The recent dire financial condition of labs small and large has gone unremarked by federal healthcare officials at the daily White House COVID-19 Task Force briefings. National news sources have yet to report on this development and its implications for successfully expanding the availability and numbers of COVID-19 tests in response to the pandemic.
The rapid and deep decline in specimens and revenue is not limited to clinical laboratories. Biopsy cases referred to anatomic pathology groups have declined by 50% to 60%. Some subspecialty pathology labs saw case referrals drop by 80% or more.
The nation’s two biggest clinical laboratory companies confirmed similar declines in their normal daily flow of routine specimens. Both companies recently reported first-quarter earnings (which included the month of March).
Quest Diagnostics, LabCorp Each Disclose Volume Declines of 50% to 60%
During its Q1 2020 earnings conference call, Chairman, President, and CEO of Quest Diagnostics (NYSE:DGX), Steve Rusckowski, stated, “In April, volume declines continue to intensify as we are seeing signs that volume declines are bottoming out at around 50% to 60%.”
The drop-off in routine lab test referrals was the similar at LabCorp (NYSE:LH). “In our diagnostics business, at the end of the quarter, we experienced reductions in demand for testing of 50% to 55% versus the company’s normal daily levels,” explained Glenn Eisenberg, Executive Vice President and CFO during LabCorp’s Q1 2020 earnings call. “This reduction in demand impacted testing volume broadly but was more heavily weighted towards routine procedures.”
Interviews with independent clinical lab owners and the administrative directors of hospital and health system labs further confirm this rapid and dramatic decline in the number of routine specimens arriving in their labs.

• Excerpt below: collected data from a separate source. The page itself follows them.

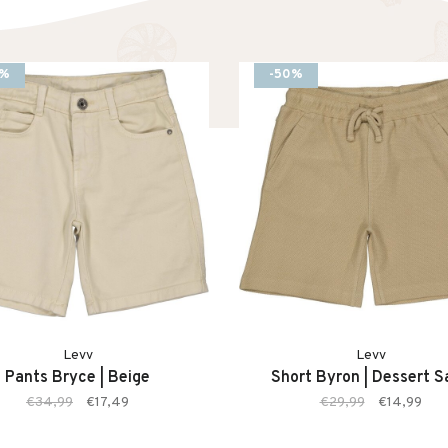
0%
-50%
Levv
Levv
Pants Bryce | Beige
Short Byron | Dessert S
€34,99
€17,49
€29,99
€14,99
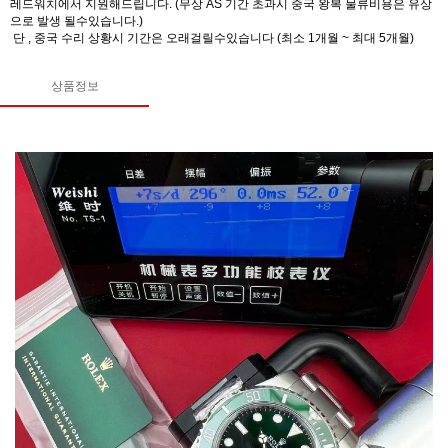
레드워치에서 지원해드립니다. (무상 AS 기간 초과시 중국 왕복 물류비용은 유상
으로 발생 될수있습니다.)
단 , 중국 수리 상황시 기간은 오래걸릴수있습니다 (최소 1개월 ~ 최대 5개월)
상품정보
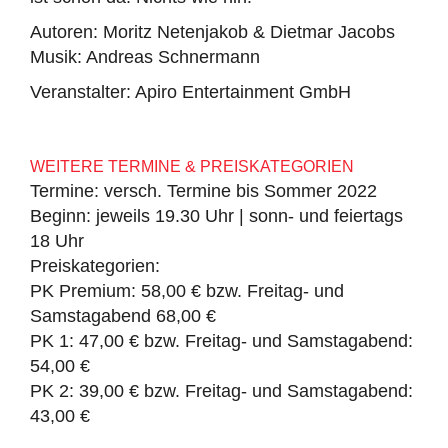
Autoren: Moritz Netenjakob & Dietmar Jacobs
Musik: Andreas Schnermann
Veranstalter: Apiro Entertainment GmbH
WEITERE TERMINE & PREISKATEGORIEN
Termine: versch. Termine bis Sommer 2022
Beginn: jeweils 19.30 Uhr | sonn- und feiertags
18 Uhr
Preiskategorien:
PK Premium: 58,00 € bzw. Freitag- und
Samstagabend 68,00 €
PK 1: 47,00 € bzw. Freitag- und Samstagabend:
54,00 €
PK 2: 39,00 € bzw. Freitag- und Samstagabend:
43,00 €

Fewer specimens mean fewer claims, which means less revenue to laboratories.
Two Different Financial Futures for ‘Have’ Labs and ‘Have Not’ Labs
What happens next to the clinical laboratory industry in the United States—and to its ability to continue ramping up the availability of adequate numbers of COVID-19 tests in major cities, small towns, and rural areas—will be a story of “haves” and “have nots.”
The “haves” are clinical labs that have access to money. These are publicly-traded lab companies, academic medical center labs, and the sophisticated labs of health networks that operate multiple hospitals. In each case, these organizations have capital reserves and access to loans that will probably enable them to sustain COVID-19 lab testing services at the large volumes required to respond to the pandemic.

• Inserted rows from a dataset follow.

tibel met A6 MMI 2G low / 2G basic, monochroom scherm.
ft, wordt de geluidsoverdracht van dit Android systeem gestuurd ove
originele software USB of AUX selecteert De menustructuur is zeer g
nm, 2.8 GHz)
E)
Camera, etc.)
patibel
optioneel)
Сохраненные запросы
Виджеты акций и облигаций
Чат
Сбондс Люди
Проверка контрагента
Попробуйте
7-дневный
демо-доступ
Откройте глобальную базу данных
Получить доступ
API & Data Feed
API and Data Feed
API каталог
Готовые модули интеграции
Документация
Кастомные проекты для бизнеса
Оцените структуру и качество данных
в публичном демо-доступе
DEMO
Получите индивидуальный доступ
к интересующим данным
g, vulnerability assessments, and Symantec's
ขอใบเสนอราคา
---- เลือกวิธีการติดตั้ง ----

clinical labs operated by community hospitals and rural hospitals that were not financially robust before the onset of the pandemic; and,
specialty lab companies that perform a specific number of proprietary diagnostic tests (and for which demand has collapsed as patients stopped seeing their doctors).
Medicare Led Payers in the ‘Lab Test Price Race to the Bottom’
Prior to the onset of the SARS-CoV-2 pandemic, the finances of the “have-not” labs were already shaky, with many on the verge of filing bankruptcy, closing, or selling to a bigger lab company. Much blame for the deteriorating finances at a large proportion of community lab companies, community hospital labs, and rural hospital labs can be attributed to the deep, multi-year price cuts to the Medicare Part B clinical laboratory fee schedule as mandated by the Protecting Access to Medicare Act of 2014 (PAMA).
Medicare’s multi-year cuts to lab test prices were immediately copied by most state Medicaid programs. During this period, private payers followed Medicare’s lead and enacted their own deep cuts to the prices they paid labs for both routine tests and molecular/genetic tests.
That is why—when the pandemic intensified in early March—the 50% to 60% drop in specimens and revenue that hit these labs starved them of essential cash flow. When polled, the owners and directors of these labs acknowledge layoffs of the majority of their staff in all departments. They also reported substantial delays—both in submitted lab test claims and in getting payment for those claims—because claims-processing departments at the labs and private health insurers are understaffed due to shelter-in-place directives.
COVID-19 Test Revenue Helps Only Labs Performing Those Tests
Revenue from COVID-19 testing is helping certain labs offset the revenue loss from fewer routine specimens. XIFIN, Inc., a San Diego company that provides revenue cycle management (RCM) services for clinical laboratories and pathology groups, analyzed the lab test claims for COVID-19 rapid molecular tests. It determined that labs performing these tests are generating enough revenue from these test claims to equal about 20% of their pre-pandemic revenue.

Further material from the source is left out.